Ada keyakinan yang besar
dari kepala sekolah SD mangunan. Beliau mengatakan bahwa sekolahnya
tetap gratis untuk orang yang miskin saja.
“Kita tetap radikal.
Biarlah tetap orang-orang miskin, toh kami nggak bubar,
walaupun jumlah makin sedikit, itu bagian dari pertahanan kami,
sekolah ini masih berdiri, walaupun kecil, siapa tahu beberapa tahun
ke depan. Artinya manajemen sekolah kami memang agak ‘ngawur’ dan
tidak menerima orang-orang yang kaya, karena yang mampu ya sekolah di
tempat lain, nggak mungkin juga yang mampu mau sekolah di
tempat kita.”
Kendatipun sekolah
alternatif memiliki kedala dalam hal dana dan tenaga pengajar, namun
sekolah alternatif ini telah banyak membantu negara dalam memerangi
kebodohan. Menurut pak Jhon S. Keban, seorang pengawas Yayasan Taman
Siswa mengatakan bahwa pendidikan alternative merupakan sebuah solusi
ditenga-tengah komersialisasi pendidikan. Sekolah alternatif juga
menjadi sebuah alter natif solusi bagi orang-orang yang
berkekurangan.
“Ini menjadi solusi
jika dilihat dari kemampuan ekonomis, di sisi lain anak-anak tidak
akan terlantar dalam memperoleh pendidikan. Tapi sejauh mana properti
sekolah alternatif telah disokong? Perlu ada support melalui
kebijakan anggaran. Ini penting,” tutur salah satu anggota Partai
Golkar ini. “Pemerintah mendengar, berkata ya, tapi tidak ada
interfensi apa-apa. Berarti pemerintah tidak punya tanggung jawab.
Sejauh ini saya melihat belum ada intervensi baik dalam properti
maupun infrastruktur. Jangan jadikan aturan sebagai alasan tidak
memberi dana pada sekolah alternatid, harus ada kepekaan.
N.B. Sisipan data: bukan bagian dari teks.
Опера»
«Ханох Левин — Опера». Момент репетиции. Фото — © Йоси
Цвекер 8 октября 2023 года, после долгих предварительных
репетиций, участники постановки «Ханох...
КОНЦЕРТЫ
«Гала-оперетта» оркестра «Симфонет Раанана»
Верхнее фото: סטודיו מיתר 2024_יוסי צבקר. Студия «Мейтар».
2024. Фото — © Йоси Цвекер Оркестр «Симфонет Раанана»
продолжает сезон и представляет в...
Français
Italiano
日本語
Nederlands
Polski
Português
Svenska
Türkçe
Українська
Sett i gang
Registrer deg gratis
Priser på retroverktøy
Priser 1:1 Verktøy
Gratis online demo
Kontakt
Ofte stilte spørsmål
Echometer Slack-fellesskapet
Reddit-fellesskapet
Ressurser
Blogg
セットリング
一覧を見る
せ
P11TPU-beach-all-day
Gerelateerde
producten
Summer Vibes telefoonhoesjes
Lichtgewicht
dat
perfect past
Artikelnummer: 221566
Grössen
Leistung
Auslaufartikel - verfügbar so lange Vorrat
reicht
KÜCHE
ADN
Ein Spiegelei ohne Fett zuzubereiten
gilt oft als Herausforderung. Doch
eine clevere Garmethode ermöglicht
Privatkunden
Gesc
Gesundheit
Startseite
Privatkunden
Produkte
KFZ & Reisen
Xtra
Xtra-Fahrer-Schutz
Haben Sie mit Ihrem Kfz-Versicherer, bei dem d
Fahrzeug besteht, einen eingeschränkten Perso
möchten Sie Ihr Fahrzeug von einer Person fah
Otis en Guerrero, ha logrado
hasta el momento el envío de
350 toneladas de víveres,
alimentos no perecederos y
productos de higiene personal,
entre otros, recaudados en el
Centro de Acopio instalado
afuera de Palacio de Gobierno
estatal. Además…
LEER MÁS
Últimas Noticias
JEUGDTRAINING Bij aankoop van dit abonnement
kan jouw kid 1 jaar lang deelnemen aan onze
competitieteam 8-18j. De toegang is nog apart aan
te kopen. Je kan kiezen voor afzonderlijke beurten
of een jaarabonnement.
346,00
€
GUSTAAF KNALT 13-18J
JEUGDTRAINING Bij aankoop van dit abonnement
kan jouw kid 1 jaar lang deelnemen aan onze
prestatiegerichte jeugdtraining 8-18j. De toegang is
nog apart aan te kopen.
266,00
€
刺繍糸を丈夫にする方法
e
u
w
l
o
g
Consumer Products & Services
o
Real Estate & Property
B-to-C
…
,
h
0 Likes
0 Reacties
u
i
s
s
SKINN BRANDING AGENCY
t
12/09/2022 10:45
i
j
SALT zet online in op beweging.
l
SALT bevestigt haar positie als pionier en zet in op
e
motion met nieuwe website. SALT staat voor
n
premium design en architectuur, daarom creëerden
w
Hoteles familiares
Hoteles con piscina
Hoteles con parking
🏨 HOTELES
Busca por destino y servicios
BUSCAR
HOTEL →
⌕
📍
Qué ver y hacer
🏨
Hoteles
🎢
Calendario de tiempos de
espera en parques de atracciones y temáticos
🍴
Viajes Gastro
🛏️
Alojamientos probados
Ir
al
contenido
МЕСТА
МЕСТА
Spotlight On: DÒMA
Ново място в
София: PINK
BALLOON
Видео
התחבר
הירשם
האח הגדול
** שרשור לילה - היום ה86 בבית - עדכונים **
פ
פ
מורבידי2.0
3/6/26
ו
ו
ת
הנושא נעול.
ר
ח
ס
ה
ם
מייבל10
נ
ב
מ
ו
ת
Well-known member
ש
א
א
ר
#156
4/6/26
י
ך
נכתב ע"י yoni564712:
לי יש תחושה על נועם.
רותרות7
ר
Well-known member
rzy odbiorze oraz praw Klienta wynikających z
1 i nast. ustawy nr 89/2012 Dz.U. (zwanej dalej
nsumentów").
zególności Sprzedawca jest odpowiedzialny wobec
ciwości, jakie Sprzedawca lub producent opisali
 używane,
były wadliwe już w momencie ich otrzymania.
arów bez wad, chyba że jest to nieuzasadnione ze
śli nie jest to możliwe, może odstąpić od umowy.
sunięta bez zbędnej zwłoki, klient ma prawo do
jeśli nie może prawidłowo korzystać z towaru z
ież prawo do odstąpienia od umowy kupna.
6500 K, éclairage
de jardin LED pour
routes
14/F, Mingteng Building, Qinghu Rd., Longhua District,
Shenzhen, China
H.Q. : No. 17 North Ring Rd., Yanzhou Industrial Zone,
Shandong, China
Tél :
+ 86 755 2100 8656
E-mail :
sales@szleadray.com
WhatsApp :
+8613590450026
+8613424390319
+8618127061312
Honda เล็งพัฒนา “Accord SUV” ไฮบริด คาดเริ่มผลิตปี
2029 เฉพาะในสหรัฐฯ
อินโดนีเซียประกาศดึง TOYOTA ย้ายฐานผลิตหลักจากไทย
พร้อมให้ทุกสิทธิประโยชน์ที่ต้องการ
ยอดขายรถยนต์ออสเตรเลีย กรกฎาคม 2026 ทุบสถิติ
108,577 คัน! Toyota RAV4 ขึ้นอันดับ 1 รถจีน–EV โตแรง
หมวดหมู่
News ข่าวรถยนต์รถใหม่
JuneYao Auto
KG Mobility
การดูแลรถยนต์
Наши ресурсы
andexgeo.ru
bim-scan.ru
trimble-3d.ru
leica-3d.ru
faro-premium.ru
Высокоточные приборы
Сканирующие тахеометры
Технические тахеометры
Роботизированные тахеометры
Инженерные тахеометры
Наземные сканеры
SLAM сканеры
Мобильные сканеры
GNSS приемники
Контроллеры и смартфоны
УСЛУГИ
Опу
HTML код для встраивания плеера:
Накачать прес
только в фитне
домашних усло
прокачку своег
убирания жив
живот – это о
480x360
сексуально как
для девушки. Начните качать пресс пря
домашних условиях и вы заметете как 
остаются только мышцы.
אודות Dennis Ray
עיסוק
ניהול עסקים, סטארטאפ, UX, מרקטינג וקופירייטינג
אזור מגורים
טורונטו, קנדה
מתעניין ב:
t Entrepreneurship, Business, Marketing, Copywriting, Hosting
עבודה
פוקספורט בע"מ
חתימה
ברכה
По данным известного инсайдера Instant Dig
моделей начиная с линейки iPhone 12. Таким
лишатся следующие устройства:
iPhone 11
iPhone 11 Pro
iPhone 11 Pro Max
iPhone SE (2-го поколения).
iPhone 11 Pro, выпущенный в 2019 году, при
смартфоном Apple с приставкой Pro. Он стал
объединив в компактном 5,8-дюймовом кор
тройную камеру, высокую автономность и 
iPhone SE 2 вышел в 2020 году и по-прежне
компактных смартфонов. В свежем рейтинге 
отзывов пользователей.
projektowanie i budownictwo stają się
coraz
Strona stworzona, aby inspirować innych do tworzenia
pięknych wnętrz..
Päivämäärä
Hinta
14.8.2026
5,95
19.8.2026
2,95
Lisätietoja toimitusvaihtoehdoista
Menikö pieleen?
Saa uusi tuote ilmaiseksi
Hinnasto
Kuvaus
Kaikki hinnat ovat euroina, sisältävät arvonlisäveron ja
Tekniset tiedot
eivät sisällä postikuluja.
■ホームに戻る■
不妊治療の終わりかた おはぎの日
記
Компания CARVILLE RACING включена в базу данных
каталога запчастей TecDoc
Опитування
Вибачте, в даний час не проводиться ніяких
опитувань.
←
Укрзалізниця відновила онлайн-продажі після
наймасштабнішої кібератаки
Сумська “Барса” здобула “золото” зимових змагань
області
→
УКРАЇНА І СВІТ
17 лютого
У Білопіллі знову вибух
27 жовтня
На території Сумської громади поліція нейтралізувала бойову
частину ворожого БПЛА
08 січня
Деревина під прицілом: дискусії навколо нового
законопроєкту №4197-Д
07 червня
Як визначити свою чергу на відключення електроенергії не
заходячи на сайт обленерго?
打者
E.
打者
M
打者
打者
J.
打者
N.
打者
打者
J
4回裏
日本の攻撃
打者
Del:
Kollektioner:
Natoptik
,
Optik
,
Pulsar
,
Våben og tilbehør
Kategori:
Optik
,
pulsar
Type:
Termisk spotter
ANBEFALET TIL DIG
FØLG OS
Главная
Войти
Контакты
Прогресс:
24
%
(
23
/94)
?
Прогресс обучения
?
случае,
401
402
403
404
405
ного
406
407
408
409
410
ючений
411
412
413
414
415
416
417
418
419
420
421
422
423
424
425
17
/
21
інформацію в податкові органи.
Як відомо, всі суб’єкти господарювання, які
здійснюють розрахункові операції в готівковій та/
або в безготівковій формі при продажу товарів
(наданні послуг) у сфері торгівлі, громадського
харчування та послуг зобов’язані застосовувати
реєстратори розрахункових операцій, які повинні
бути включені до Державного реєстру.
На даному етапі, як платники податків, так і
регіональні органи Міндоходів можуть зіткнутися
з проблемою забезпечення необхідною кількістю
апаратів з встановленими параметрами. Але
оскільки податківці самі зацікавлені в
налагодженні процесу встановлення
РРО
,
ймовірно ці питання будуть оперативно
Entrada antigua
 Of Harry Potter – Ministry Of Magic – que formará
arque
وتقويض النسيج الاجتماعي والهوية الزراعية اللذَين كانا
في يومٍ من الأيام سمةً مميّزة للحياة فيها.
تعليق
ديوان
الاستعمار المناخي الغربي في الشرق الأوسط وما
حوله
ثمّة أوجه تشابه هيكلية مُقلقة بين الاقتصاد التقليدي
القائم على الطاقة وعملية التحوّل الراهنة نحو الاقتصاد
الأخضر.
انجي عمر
Ini kan
sebenarnya kewajiban negara,” lanjutnya.
Memang sejauh ini
pemerintah kurang memperhatikan pendidikan, apalagi pendidikan
alternatif. Ada banyak sekali guru atau tenaga pengajar yang
diterlantaran hidupnya di sekolah alternatif. Akibatnya mereka tidak
dapat fokus dalam bekerja sebagai tenaga pengajar di sekolah
alterntif. Sekolah alternatif dianggap sebagai sebah kerja sampingan.
Namun berbeda dengan pak
sandiman. Mennurut dia, walaupun gaji yang dia dapat dari sekolah
alternatif ini relatif sedikit, tapi dia tetap menganggap bahwa
bekerja sebagai guru di sekolah alternatif adalah pekerjaan utama
yang dia lakukan, yang lain adalah pekerjaan sampngan walau
penghasilannya lebih besar.
“Yang bekerja di sini
itu harus gila. Karena kalau dilihat dari sisi materi kerja disini
sangat tidak menguntungkan. Gaji berkisar satandar UPM. Saya pribadi
juga punya pekerjaan selain di sini, perlu membelikan lipstik istri
saya, anak-anak, jadi ya tidak mungkin mencukupi dengan kerja di sini
saja,” tutur pak Sandiman seraya tersenyum.